BRIEF: Your answer should be only the lines below from the one with "Garten- und Blumenfreund darf sich" to the one with "zwischen Kräh", repeated exactly, ends included.

====

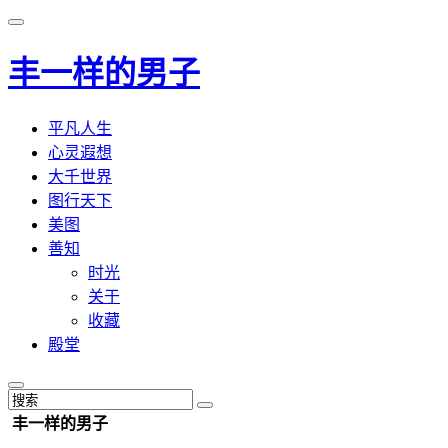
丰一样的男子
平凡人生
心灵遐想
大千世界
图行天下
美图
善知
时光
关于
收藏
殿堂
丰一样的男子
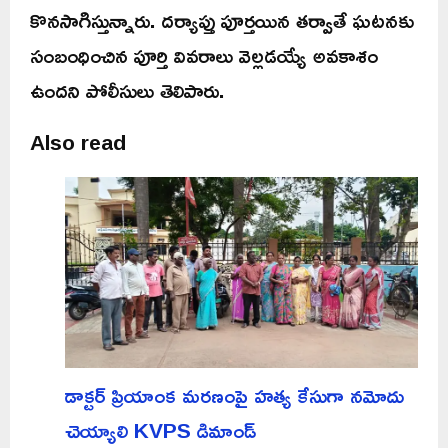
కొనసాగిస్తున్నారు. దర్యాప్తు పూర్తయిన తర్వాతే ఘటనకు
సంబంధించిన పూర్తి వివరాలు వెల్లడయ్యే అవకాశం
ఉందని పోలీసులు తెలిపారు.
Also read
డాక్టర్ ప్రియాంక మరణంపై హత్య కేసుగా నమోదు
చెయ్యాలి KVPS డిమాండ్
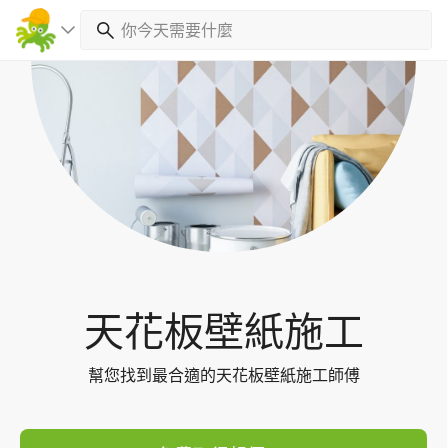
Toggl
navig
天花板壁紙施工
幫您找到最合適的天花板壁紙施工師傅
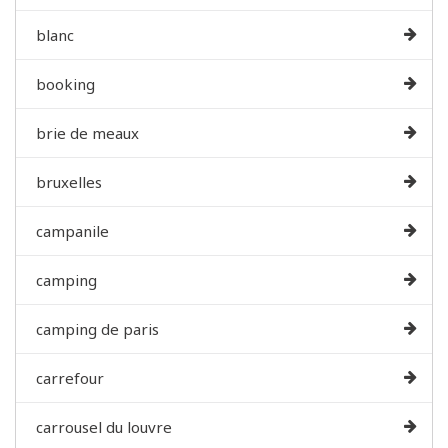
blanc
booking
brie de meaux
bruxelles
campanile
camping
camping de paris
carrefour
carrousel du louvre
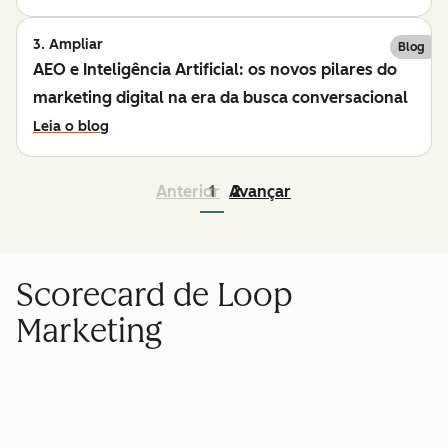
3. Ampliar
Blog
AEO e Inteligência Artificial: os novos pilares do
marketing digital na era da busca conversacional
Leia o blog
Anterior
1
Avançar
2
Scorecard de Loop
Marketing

====

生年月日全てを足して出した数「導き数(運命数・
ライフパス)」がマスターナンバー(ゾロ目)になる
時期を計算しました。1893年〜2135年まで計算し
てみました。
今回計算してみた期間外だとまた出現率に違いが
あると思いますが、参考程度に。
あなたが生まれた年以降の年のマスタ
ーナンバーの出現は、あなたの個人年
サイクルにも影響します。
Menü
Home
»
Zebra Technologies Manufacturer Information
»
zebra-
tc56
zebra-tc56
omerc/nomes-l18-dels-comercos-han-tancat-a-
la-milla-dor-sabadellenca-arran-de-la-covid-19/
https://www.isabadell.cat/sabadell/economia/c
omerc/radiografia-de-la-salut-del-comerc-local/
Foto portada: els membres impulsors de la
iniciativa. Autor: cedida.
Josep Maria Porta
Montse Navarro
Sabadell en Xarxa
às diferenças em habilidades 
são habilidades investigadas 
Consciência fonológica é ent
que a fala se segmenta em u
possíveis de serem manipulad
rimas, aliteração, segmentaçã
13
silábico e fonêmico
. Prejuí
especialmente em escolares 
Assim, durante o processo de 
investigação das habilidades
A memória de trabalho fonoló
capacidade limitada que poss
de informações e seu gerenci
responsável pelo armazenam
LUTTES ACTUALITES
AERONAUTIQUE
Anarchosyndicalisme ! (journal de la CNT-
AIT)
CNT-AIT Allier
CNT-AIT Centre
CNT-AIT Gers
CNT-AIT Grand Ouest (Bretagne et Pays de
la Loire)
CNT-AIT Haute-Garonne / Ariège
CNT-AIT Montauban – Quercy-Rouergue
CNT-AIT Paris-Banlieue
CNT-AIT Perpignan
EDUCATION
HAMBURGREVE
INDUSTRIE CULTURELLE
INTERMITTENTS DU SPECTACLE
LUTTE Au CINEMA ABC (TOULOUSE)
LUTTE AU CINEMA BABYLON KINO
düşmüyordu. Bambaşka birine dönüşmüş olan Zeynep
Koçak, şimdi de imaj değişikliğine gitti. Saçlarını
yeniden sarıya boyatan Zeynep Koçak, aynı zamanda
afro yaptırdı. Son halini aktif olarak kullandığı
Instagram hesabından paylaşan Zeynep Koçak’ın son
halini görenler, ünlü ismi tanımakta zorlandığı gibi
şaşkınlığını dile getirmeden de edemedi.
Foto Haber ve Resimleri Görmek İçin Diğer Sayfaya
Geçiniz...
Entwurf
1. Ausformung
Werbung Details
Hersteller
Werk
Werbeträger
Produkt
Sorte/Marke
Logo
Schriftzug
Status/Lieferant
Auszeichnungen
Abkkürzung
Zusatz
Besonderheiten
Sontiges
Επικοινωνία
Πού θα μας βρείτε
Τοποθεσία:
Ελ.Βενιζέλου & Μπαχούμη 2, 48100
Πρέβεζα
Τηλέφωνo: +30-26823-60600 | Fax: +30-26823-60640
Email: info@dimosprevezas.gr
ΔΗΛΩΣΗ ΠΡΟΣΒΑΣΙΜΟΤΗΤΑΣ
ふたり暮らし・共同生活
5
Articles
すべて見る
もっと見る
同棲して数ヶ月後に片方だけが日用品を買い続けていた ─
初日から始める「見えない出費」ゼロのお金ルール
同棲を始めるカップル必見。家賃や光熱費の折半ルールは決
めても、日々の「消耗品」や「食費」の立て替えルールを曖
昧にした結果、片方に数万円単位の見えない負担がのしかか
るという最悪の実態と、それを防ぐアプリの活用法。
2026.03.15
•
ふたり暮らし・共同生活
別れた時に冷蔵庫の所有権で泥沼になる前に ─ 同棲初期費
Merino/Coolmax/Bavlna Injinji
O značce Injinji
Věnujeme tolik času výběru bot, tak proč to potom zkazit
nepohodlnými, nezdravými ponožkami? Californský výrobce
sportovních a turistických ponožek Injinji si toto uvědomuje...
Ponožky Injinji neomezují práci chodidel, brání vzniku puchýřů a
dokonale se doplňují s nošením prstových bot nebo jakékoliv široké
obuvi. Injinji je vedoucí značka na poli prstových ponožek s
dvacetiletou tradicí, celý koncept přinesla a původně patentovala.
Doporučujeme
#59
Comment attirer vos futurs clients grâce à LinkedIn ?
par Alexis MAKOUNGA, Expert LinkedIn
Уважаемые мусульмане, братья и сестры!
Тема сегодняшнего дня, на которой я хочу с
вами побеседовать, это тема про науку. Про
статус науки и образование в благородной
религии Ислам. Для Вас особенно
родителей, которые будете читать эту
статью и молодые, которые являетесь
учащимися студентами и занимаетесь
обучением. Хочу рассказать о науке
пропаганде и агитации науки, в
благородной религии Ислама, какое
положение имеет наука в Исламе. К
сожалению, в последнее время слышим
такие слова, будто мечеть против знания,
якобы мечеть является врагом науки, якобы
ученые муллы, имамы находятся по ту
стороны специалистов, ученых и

====

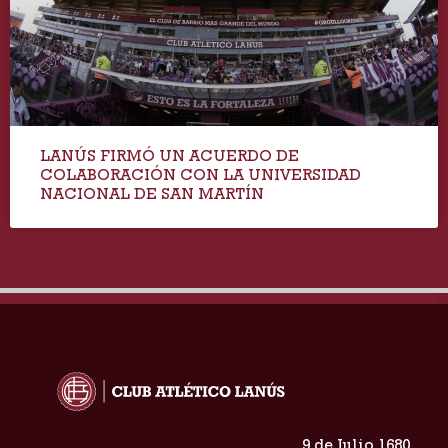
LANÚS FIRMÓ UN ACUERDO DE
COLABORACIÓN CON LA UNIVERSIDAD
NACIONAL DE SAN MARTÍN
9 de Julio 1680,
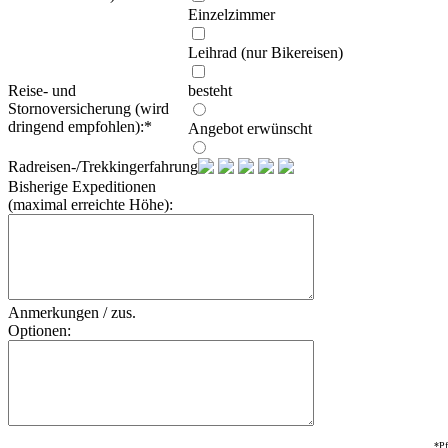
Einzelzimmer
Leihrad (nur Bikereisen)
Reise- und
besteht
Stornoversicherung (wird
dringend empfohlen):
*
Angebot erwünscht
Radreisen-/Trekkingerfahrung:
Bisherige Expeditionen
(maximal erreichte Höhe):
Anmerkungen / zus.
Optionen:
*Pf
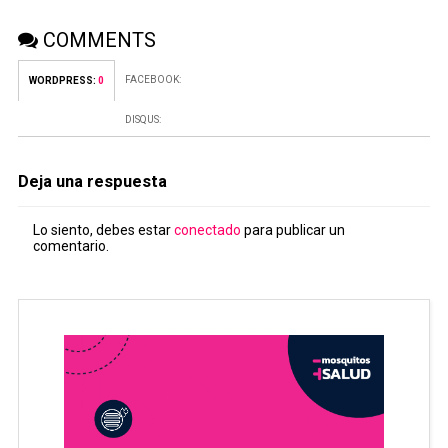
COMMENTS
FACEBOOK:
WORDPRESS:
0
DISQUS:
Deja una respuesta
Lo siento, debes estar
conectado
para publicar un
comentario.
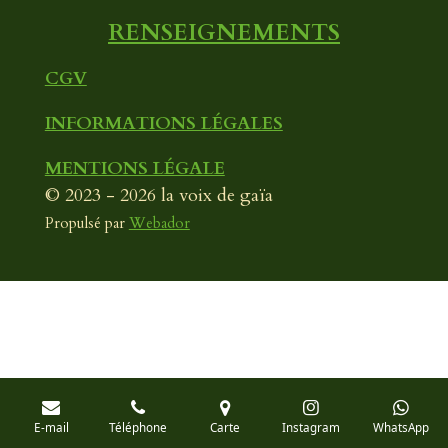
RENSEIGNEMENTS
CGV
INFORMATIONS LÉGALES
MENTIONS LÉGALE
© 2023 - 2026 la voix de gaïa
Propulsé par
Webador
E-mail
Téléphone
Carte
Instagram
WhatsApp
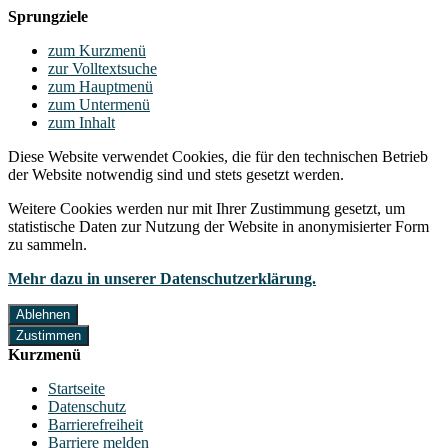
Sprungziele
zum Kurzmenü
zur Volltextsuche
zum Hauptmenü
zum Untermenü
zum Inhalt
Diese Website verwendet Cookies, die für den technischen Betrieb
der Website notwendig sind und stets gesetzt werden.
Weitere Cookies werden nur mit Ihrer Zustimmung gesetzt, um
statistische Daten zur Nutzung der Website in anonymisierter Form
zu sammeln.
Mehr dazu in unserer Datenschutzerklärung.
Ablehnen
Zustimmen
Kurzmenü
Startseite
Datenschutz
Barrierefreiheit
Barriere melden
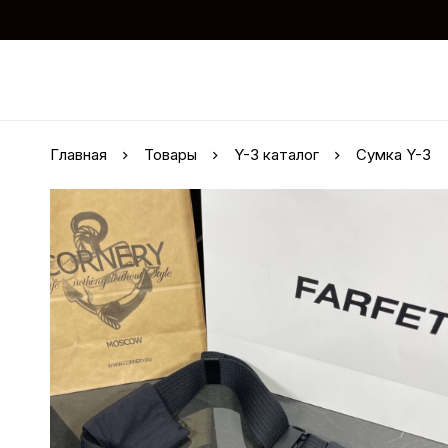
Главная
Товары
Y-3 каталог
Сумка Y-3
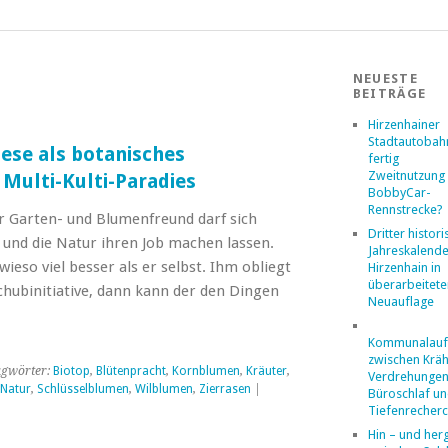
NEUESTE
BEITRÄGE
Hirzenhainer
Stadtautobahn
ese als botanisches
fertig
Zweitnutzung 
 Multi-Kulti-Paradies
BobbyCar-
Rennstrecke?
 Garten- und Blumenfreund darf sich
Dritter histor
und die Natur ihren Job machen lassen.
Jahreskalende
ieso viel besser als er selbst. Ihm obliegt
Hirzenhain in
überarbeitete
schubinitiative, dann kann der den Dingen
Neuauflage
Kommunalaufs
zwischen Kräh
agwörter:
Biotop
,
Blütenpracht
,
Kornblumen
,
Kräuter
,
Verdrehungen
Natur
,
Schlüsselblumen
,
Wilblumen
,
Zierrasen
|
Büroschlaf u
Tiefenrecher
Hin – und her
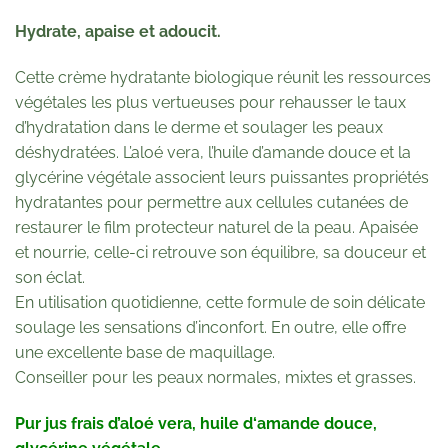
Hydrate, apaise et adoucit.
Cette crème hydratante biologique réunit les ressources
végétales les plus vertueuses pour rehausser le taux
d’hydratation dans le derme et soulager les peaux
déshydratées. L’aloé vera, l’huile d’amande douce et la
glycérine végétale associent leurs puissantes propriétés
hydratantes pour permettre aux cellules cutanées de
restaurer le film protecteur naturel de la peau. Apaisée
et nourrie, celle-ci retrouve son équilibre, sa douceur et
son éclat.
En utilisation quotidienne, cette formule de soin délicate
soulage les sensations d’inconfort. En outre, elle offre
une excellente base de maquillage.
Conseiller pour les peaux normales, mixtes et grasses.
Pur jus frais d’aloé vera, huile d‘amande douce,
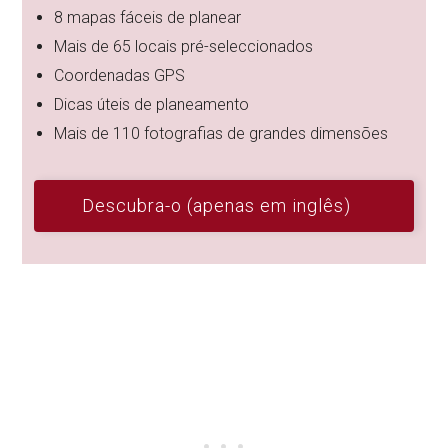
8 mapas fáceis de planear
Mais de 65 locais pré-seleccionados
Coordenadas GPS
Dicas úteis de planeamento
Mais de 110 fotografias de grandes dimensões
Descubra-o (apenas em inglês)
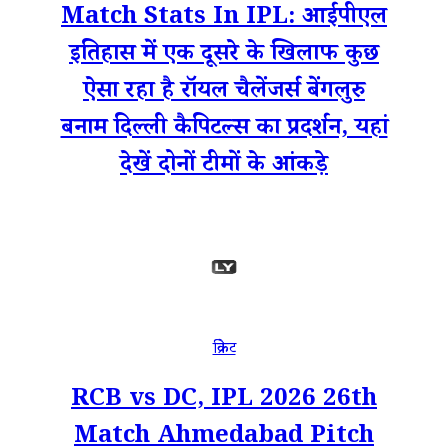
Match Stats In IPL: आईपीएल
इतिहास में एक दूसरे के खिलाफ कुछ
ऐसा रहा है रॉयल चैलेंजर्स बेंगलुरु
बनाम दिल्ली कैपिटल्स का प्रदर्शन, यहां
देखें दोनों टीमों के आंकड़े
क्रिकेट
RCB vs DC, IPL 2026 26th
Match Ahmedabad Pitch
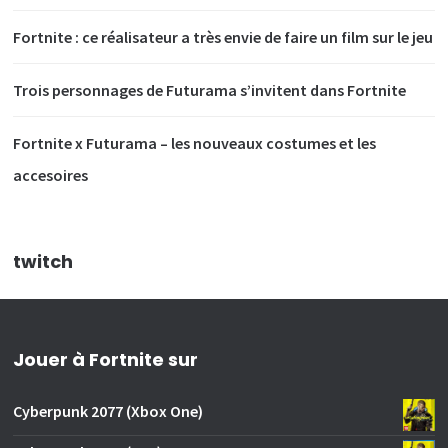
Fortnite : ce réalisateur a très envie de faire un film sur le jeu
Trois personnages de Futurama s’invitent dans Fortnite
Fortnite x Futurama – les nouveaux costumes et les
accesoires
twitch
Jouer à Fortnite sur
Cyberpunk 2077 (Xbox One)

====

YOUR RESPONSE:
 Garten- und Blumenfreund darf sich
Dritter histor
und die Natur ihren Job machen lassen.
Jahreskalende
ieso viel besser als er selbst. Ihm obliegt
Hirzenhain in
überarbeitete
schubinitiative, dann kann der den Dingen
Neuauflage
Kommunalaufs
zwischen Kräh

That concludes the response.